A frase foi mais que um simples
desabafo pessoal. A modorra do
folhetim de Glória Peres chegava
ao seu limite, e a fúria verbal do
pobre gay soou como um apelo
subconsciente dos próprios autores, quem sabe um grito sistêmico
da própria Rede Globo -que certamente ecoou na cabeça dos espectadores, já fartos de tanta caipirada.
Basta de espiritualismo bovino,
de pagodismo cordial, de humanismo country e kitsch! Basta
com Murilo Benício e seus flertes
edipianos lançados ao touro Bandido. Basta com Deborah Secco
na sua eterna prisão americana
(ela deve ter passado meia novela
atrás das grades: deveria processar a autora).
Queremos gente chique e glamourosa, o mundo da moda e do
dinheiro, champanhe, nisseis,
punks, multiculturalismo, suburbanas gostosas, deboche moderno, cosmopolitismo, vida urbana
e agitada! Chega de ver pastos patéticos e Miamis mambembes!
Queremos São Paulo! E "Belíssima" estreou.
É assim a dialética, ops, o vai-e-vem das telenovelas. Termina a
patriarcal e agrária "Terra Nostra" e começa a matriarcal e carioca "Laços de Família". Expira a
nativa e umbandista "Porto dos
Milagres" e inicia a exótica e
orientalista "Clone". Acaba a narcisista e uterina "Senhora do Destino" e entra a comunitária e populista "América". Tudo funciona
de tal maneira que o espectador
tem a sensação de que verá algo
novo.
E "Belíssima" estreou, com um
bombástico desfile de modelos de
calcinhas e sutiãs espalhadas por
toda a São Paulo. Já estamos no
coração da novela: o mundo "fashion", do espetáculo, do marketing e da imagem.
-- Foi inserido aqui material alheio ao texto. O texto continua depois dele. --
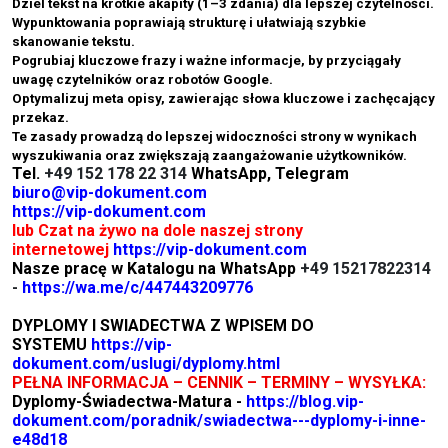
Dziel tekst na krótkie akapity (1–3 zdania) dla lepszej czytelności.
Wypunktowania poprawiają strukturę i ułatwiają szybkie
skanowanie tekstu.
Pogrubiaj kluczowe frazy i ważne informacje, by przyciągały
uwagę czytelników oraz robotów Google.
Optymalizuj meta opisy, zawierając słowa kluczowe i zachęcający
przekaz.
Te zasady prowadzą do lepszej widoczności strony w wynikach
wyszukiwania oraz zwiększają zaangażowanie użytkowników.
Tel.
+49 152 178 22 314
WhatsApp, Telegram
biuro@vip-dokument.com
https://vip-dokument.com
lub Czat na żywo na dole naszej strony
internetowej
https://vip-dokument.com
Nasze pracę w Katalogu na WhatsApp
+49 15217822314
-
https://wa.me/c/447443209776
DYPLOMY I SWIADECTWA Z WPISEM DO
SYSTEMU
https://vip-
dokument.com/uslugi/dyplomy.html
PEŁNA INFORMACJA – CENNIK – TERMINY – WYSYŁKA:
Dyplomy-Świadectwa-Matura -
https://blog.vip-
dokument.com/poradnik/swiadectwa---dyplomy-i-inne-
e48d18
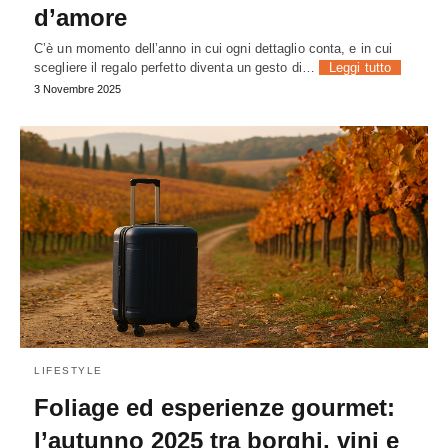
d’amore
C’è un momento dell’anno in cui ogni dettaglio conta, e in cui
scegliere il regalo perfetto diventa un gesto di…
Leggi tutto
3 Novembre 2025
LIFESTYLE
Foliage ed esperienze gourmet:
l’autunno 2025 tra borghi, vini e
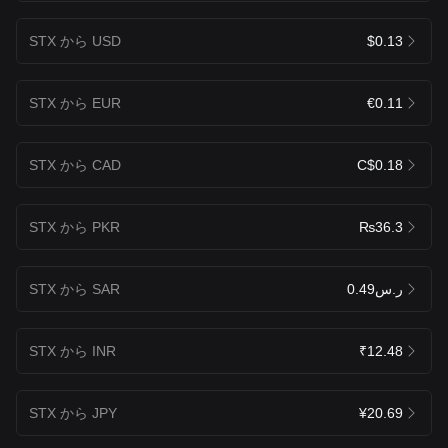
STX から USD
$0.13
STX から EUR
€0.11
STX から CAD
C$0.18
STX から PKR
₨36.3
STX から SAR
ر.س0.49
STX から INR
₹12.48
STX から JPY
¥20.69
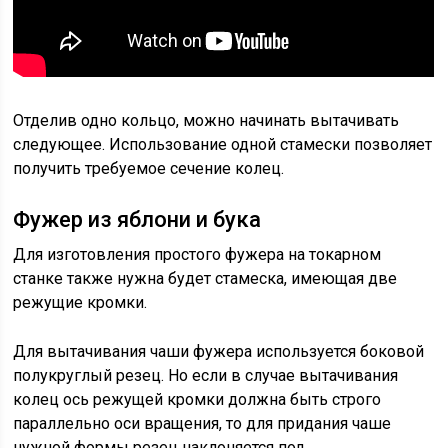
Отделив одно кольцо, можно начинать вытачивать
следующее. Использование одной стамески позволяет
получить требуемое сечение колец.
Фужер из яблони и бука
Для изготовления простого фужера на токарном
станке также нужна будет стамеска, имеющая две
режущие кромки.
Для вытачивания чаши фужера используется боковой
полукруглый резец. Но если в случае вытачивания
колец ось режущей кромки должна быть строго
параллельно оси вращения, то для придания чаше
нужной формы резец наклоняется под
A câmera, em helicópteros vertiginosos, sobrevoa a avenida
Paulista, o Minhocão. É quase
uma apologia a São Paulo e ao
cosmopolitismo, para começar,
entremeada com imagens melosas de uma ilha grega -por que
cargas d'água a Grécia, o berço da
democracia?
Desfile
Os personagens de Sílvio de
Abreu vão surgindo, bem delineados. Cláudia Raia, deliciosa, acerta a mão logo nas primeiras cenas
-a comédia (à italiana) é seu
ponto forte, mais que o drama.
Misteriosa, Cláudia Abreu segura
as pontas na Grécia, ao lado do raso Henri Castelli. De volta a São
Paulo, Reynaldo Giannechini exibe os músculos e uma considerável evolução como ator. E, surpresa, o ótimo Cacá Carvalho ressuscita seu carismático Jamanta
(criado em "Torre de Babel", em
1998).
De repente, surge a firme e forte
Fernanda Montenegro, fazendo
uma belicosa empresária da moda, e com ares de Odete Roitman
(de "Vale Tudo", novela de 1988),
exclama para a conciliadora Gloria Pires: "A ética já acabou há
muito tempo neste planeta. Só os
ingênuos acreditam nas grandes
causas".
Prepare-se: "Belíssima" será a
contrapartida telenovelesca do escândalo do "mensalão", do fim do
sonho petista, do fracasso dos pobres e do novo revanchismo que
se espalhou de repente por todo o
Brasil.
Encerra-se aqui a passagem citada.